→ **Work instructions**
Write the records below out again exactly as given, with no images.

→ **Collected data**

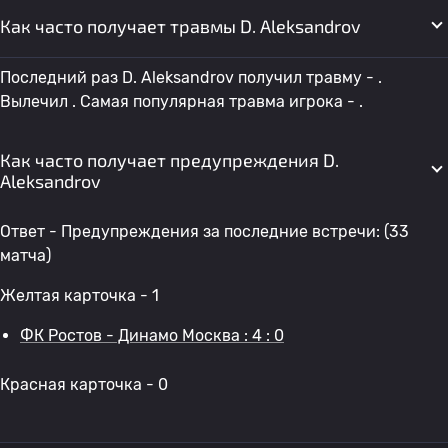
Как часто получает травмы D. Aleksandrov
Последний раз D. Aleksandrov получил травму - .
Вылечил . Самая популярная травма игрока - .
Как часто получает предупреждения D.
Aleksandrov
Ответ - Предупреждения за последние встречи: (33
матча)
Желтая карточка - 1
ФК Ростов - Динамо Москва : 4 : 0
Красная карточка - 0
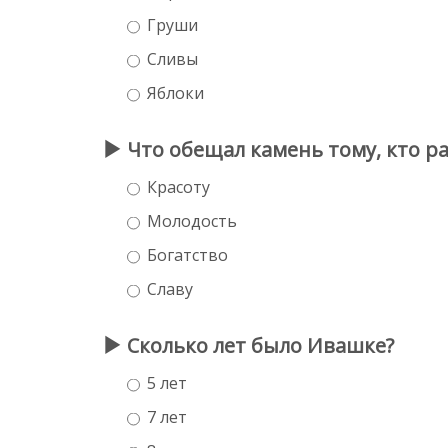
Груши
Сливы
Яблоки
Что обещал камень тому, кто р
Красоту
Молодость
Богатство
Славу
Сколько лет было Ивашке?
5 лет
7 лет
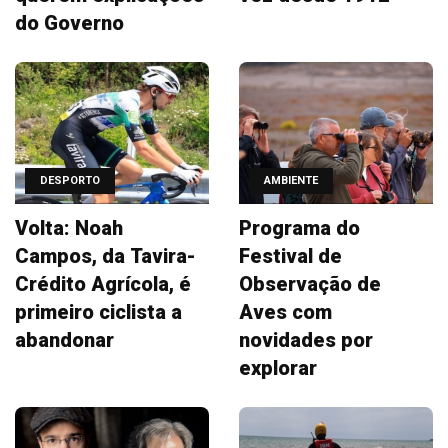
do Governo
DESPORTO
AMBIENTE
Volta: Noah
Programa do
Campos, da Tavira-
Festival de
Crédito Agrícola, é
Observação de
primeiro ciclista a
Aves com
abandonar
novidades por
explorar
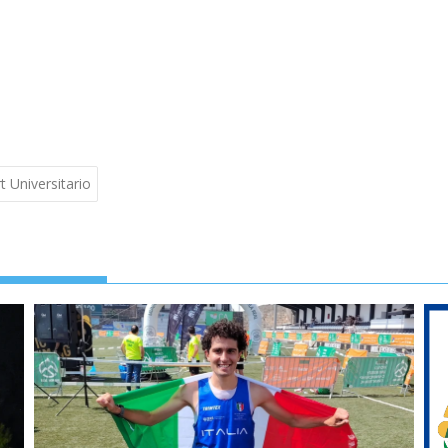
t Universitario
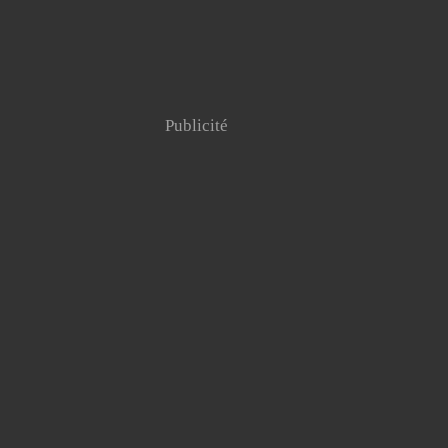
Publicité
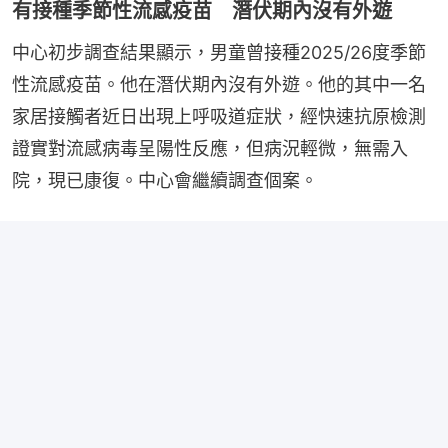
有接種季節性流感疫苗 潛伏期內沒有外遊
中心初步調查結果顯示，男童曾接種2025/26度季節
性流感疫苗。他在潛伏期內沒有外遊。他的其中一名
家居接觸者近日出現上呼吸道症狀，經快速抗原檢測
證實對流感病毒呈陽性反應，但病況輕微，無需入
院，現已康復。中心會繼續調查個案。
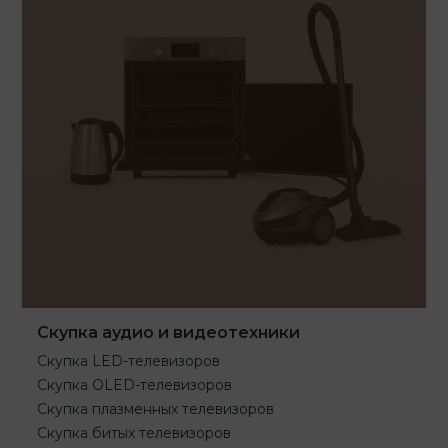
Скупка аудио и видеотехники
Скупка LED-телевизоров
Скупка OLED-телевизоров
Скупка плазменных телевизоров
Скупка битых телевизоров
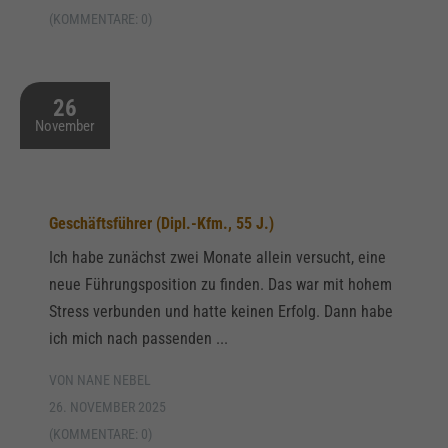
(KOMMENTARE: 0)
26
November
Geschäftsführer (Dipl.-Kfm., 55 J.)
Ich habe zunächst zwei Monate allein versucht, eine
neue Führungsposition zu finden. Das war mit hohem
Stress verbunden und hatte keinen Erfolg. Dann habe
ich mich nach passenden ...
VON NANE NEBEL
26. NOVEMBER 2025
(KOMMENTARE: 0)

→ **Solution to this problem**
Как часто получает травмы D. Aleksandrov
Последний раз D. Aleksandrov получил травму - .
Вылечил . Самая популярная травма игрока - .
Как часто получает предупреждения D.
Aleksandrov
Ответ - Предупреждения за последние встречи: (33
матча)
Желтая карточка - 1
ФК Ростов - Динамо Москва : 4 : 0
Красная карточка - 0
Груши
Сливы
Яблоки
Что обещал камень тому, кто р
Красоту
Молодость
Богатство
Славу
Сколько лет было Ивашке?
5 лет
7 лет
do Governo
DESPORTO
AMBIENTE
Volta: Noah
Programa do
Campos, da Tavira-
Festival de
Crédito Agrícola, é
Observação de
primeiro ciclista a
Aves com
abandonar
novidades por
explorar
t Universitario
Publicité
有接種季節性流感疫苗 潛伏期內沒有外遊
中心初步調查結果顯示，男童曾接種2025/26度季節
性流感疫苗。他在潛伏期內沒有外遊。他的其中一名
家居接觸者近日出現上呼吸道症狀，經快速抗原檢測
證實對流感病毒呈陽性反應，但病況輕微，無需入
院，現已康復。中心會繼續調查個案。
Скупка аудио и видеотехники
Скупка LED-телевизоров
Скупка OLED-телевизоров
Скупка плазменных телевизоров
Скупка битых телевизоров
(KOMMENTARE: 0)
26
November
Geschäftsführer (Dipl.-Kfm., 55 J.)
Ich habe zunächst zwei Monate allein versucht, eine
neue Führungsposition zu finden. Das war mit hohem
Stress verbunden und hatte keinen Erfolg. Dann habe
ich mich nach passenden ...
VON NANE NEBEL
26. NOVEMBER 2025
(KOMMENTARE: 0)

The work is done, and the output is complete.